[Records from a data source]
· · ·

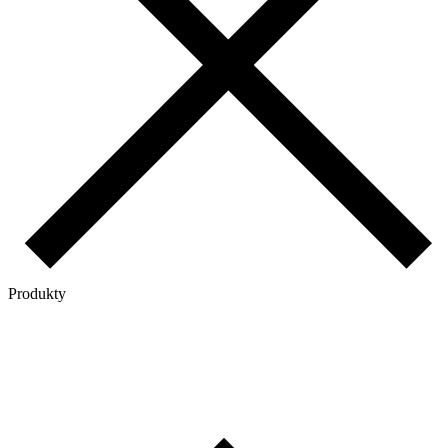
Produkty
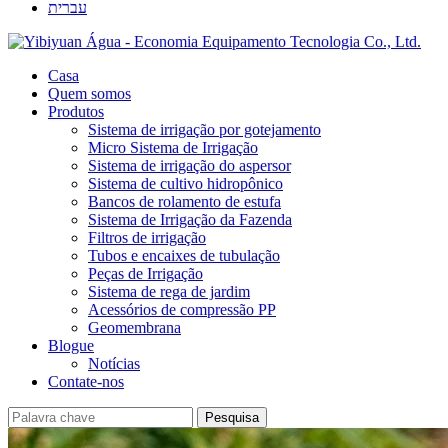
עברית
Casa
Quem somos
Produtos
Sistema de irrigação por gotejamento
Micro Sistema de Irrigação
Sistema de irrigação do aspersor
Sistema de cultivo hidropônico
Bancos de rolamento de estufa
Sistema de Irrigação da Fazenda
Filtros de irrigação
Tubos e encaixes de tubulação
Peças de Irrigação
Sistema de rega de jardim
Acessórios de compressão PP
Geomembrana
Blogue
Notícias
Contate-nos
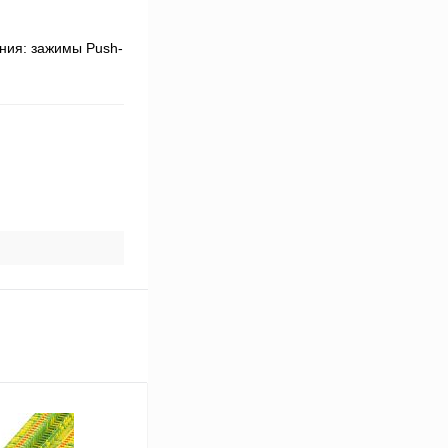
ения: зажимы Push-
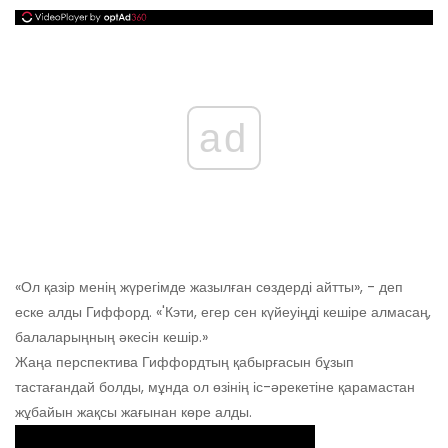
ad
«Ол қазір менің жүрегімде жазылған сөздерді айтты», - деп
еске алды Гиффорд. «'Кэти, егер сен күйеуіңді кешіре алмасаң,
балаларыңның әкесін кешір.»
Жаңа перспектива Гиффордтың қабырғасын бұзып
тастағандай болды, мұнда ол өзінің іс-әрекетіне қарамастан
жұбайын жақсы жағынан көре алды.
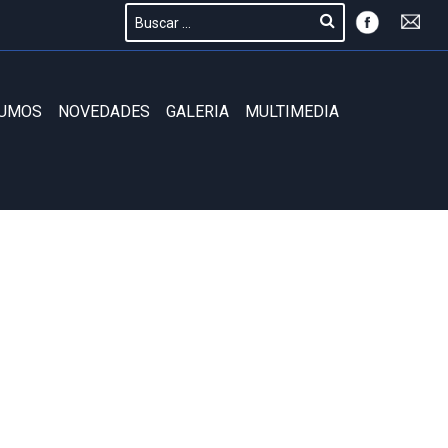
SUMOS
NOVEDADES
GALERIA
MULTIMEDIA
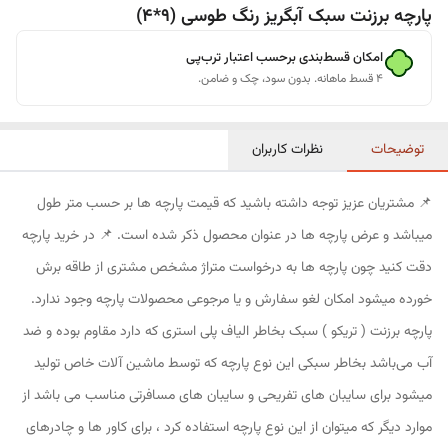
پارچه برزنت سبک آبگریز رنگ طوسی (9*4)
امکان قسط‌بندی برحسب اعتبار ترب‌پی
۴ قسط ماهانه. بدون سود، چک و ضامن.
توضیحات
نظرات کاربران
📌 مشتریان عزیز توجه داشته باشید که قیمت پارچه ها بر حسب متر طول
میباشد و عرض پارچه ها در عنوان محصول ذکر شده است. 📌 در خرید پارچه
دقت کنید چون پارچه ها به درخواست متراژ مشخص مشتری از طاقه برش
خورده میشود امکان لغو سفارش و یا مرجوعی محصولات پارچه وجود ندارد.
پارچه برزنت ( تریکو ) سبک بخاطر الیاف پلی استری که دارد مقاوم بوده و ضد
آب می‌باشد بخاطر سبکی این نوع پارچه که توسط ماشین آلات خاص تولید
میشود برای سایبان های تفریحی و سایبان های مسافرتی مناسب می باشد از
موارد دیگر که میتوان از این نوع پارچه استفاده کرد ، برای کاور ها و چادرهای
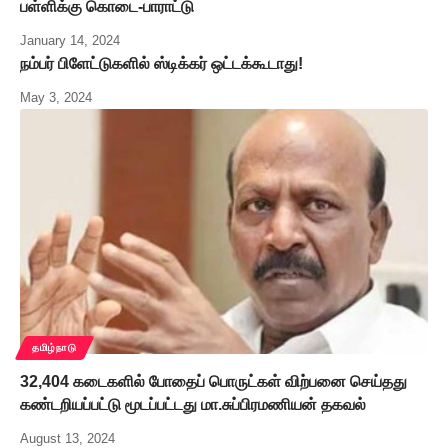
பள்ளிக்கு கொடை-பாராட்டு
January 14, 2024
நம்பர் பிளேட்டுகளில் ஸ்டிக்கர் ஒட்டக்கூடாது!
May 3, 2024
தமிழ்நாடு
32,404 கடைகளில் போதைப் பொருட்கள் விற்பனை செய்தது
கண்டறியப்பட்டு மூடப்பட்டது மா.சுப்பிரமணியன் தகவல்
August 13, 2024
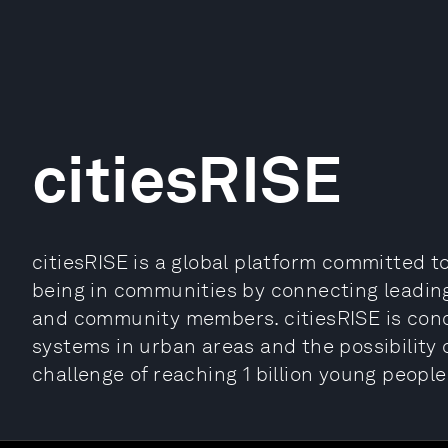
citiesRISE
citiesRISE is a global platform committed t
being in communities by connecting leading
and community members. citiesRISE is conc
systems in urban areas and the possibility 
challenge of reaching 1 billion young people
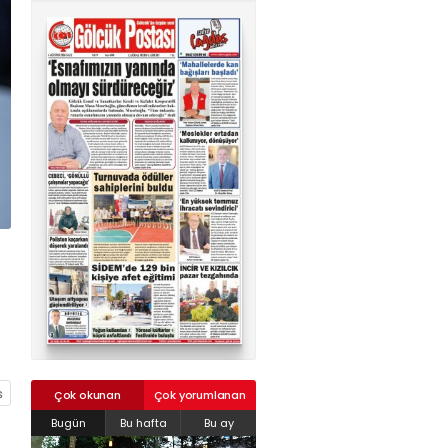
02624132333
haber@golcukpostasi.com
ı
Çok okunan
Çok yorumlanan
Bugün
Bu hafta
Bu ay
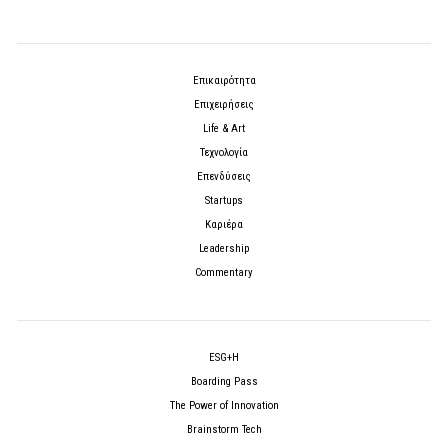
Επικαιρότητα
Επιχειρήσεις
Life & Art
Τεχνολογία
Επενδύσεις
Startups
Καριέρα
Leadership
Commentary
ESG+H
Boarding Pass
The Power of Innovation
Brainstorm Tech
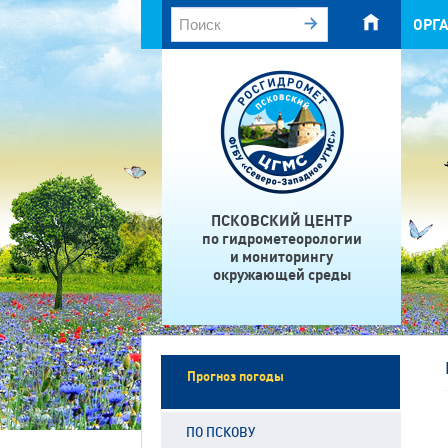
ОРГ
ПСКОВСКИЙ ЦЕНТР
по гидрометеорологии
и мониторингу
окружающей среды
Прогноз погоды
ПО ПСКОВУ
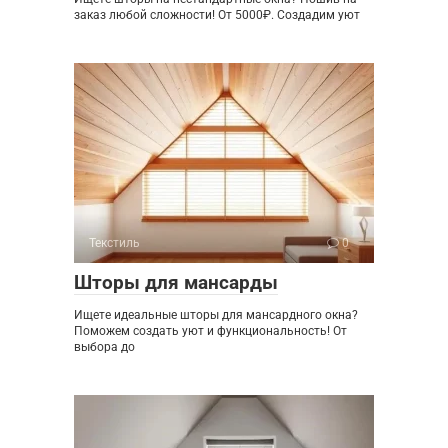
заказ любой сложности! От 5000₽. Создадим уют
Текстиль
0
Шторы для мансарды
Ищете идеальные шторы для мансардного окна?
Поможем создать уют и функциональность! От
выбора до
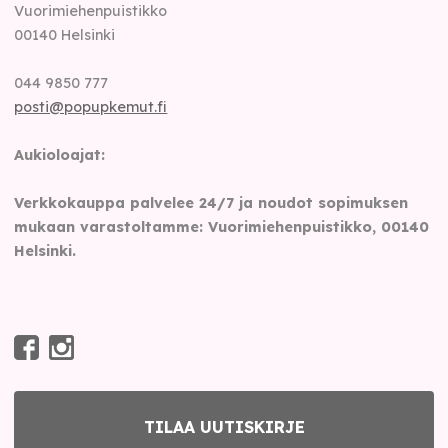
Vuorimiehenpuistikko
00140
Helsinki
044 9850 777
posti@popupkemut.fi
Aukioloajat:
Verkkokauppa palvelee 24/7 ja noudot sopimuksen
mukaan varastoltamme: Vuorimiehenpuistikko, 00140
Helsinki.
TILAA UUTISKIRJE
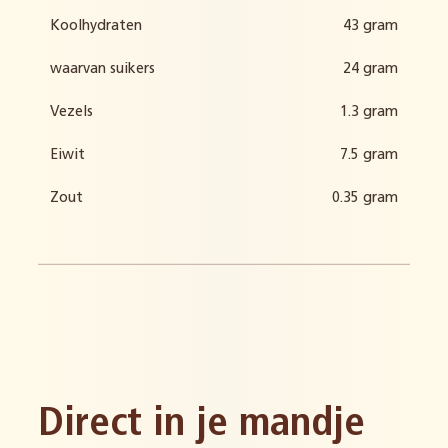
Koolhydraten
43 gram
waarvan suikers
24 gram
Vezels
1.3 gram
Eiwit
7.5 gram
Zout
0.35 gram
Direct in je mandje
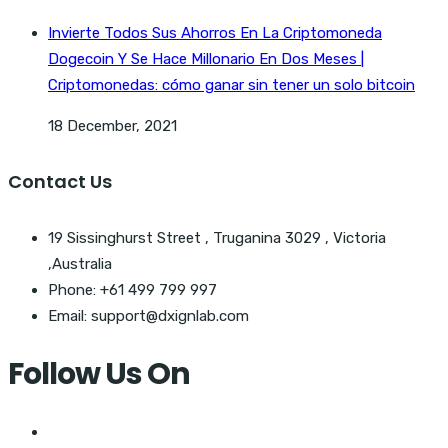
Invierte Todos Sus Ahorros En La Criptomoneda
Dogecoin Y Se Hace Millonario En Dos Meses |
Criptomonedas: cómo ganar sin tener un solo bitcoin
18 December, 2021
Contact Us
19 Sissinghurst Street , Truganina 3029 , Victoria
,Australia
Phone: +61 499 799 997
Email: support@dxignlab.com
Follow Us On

· · ·

● Exercise description
Write out every line from the data above that includes "بخاطر".

● Written answer
پارچه برزنت ( تریکو ) سبک بخاطر الیاف پلی استری که دارد مقاوم بوده و ضد
آب می‌باشد بخاطر سبکی این نوع پارچه که توسط ماشین آلات خاص تولید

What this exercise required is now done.